◆ TRY IT:
Only the pictures should be dropped; every line of the data must come back exactly as written.

◆ EXCERPTED RECORDS:
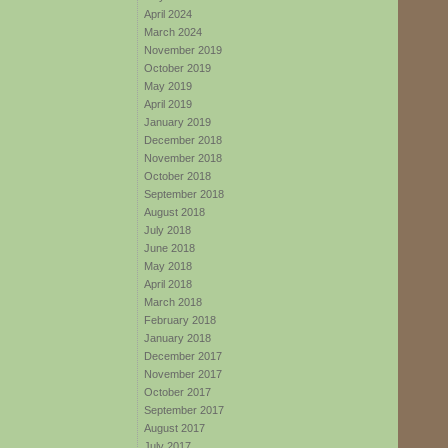
April 2024
March 2024
November 2019
October 2019
May 2019
April 2019
January 2019
December 2018
November 2018
October 2018
September 2018
August 2018
July 2018
June 2018
May 2018
April 2018
March 2018
February 2018
January 2018
December 2017
November 2017
October 2017
September 2017
August 2017
July 2017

◆ EXERCISE OUTPUT:
April 2024
March 2024
November 2019
October 2019
May 2019
April 2019
January 2019
December 2018
November 2018
October 2018
September 2018
August 2018
July 2018
June 2018
May 2018
April 2018
March 2018
February 2018
January 2018
December 2017
November 2017
October 2017
September 2017
August 2017
July 2017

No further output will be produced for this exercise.